_SOURCE MATERIAL_
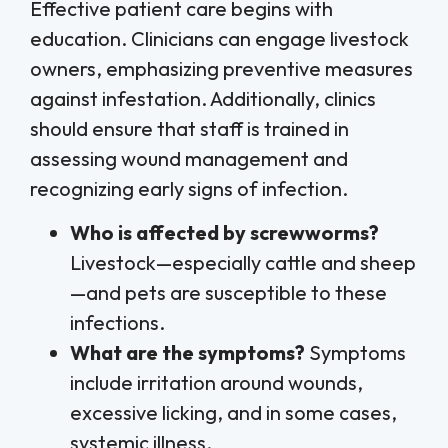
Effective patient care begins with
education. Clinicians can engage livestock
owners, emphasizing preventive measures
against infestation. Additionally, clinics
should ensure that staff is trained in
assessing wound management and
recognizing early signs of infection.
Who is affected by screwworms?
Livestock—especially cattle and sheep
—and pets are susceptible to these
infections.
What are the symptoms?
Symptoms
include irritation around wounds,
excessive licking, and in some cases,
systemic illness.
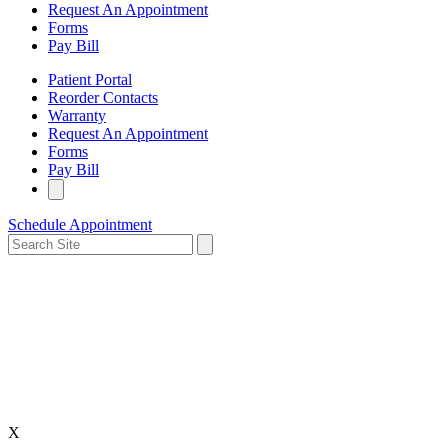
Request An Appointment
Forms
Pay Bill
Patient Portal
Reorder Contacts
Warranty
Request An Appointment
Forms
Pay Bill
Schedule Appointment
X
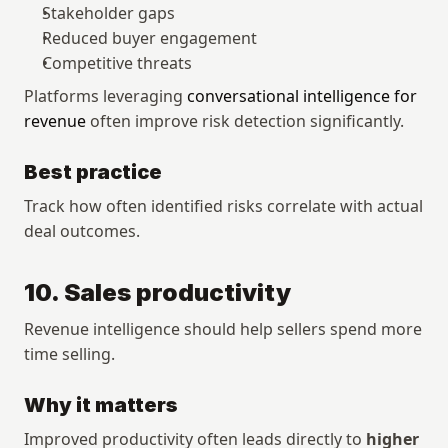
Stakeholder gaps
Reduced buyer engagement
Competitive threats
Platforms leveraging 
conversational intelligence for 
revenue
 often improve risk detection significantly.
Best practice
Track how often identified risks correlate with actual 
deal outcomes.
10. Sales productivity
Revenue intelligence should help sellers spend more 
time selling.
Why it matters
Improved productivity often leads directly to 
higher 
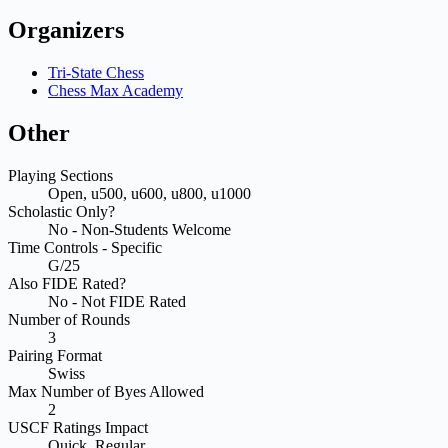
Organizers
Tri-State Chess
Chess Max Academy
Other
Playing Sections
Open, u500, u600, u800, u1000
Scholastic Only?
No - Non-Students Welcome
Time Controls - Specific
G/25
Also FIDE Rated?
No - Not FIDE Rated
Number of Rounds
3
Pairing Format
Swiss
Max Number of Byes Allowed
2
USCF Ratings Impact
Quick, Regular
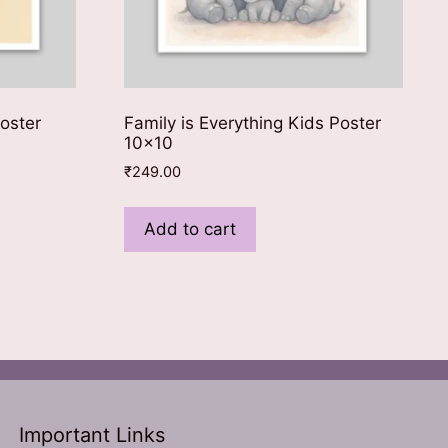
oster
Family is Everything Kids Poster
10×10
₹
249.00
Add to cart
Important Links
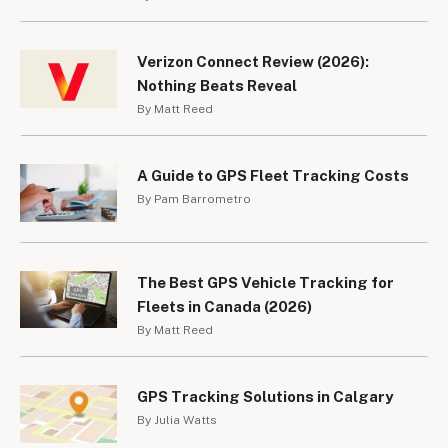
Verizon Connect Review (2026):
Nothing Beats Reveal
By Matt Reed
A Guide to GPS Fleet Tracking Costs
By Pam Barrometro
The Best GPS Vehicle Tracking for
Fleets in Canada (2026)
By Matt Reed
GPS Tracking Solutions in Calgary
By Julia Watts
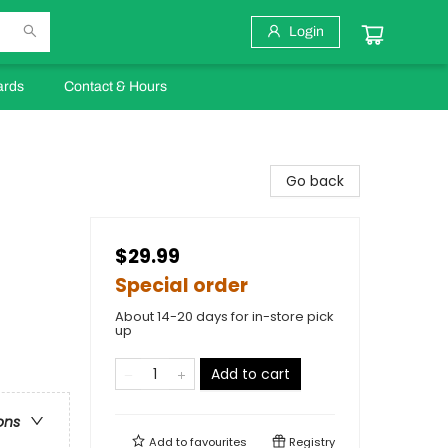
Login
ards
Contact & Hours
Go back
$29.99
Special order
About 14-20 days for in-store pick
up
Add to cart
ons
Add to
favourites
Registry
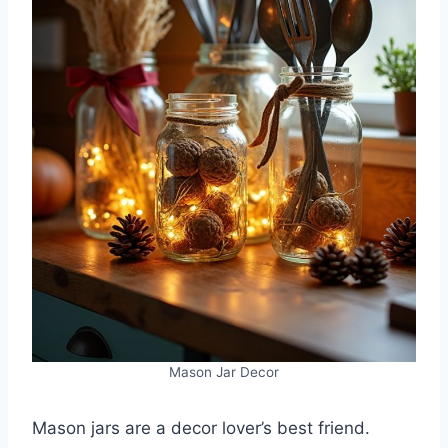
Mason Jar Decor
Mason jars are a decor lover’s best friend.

_TASK INSTRUCTIONS_
Nothing but lines that contain "Number" should appear in the answer. Copy each from the records.

_EXERCISE OUTPUT_
Number of Rounds
Max Number of Byes Allowed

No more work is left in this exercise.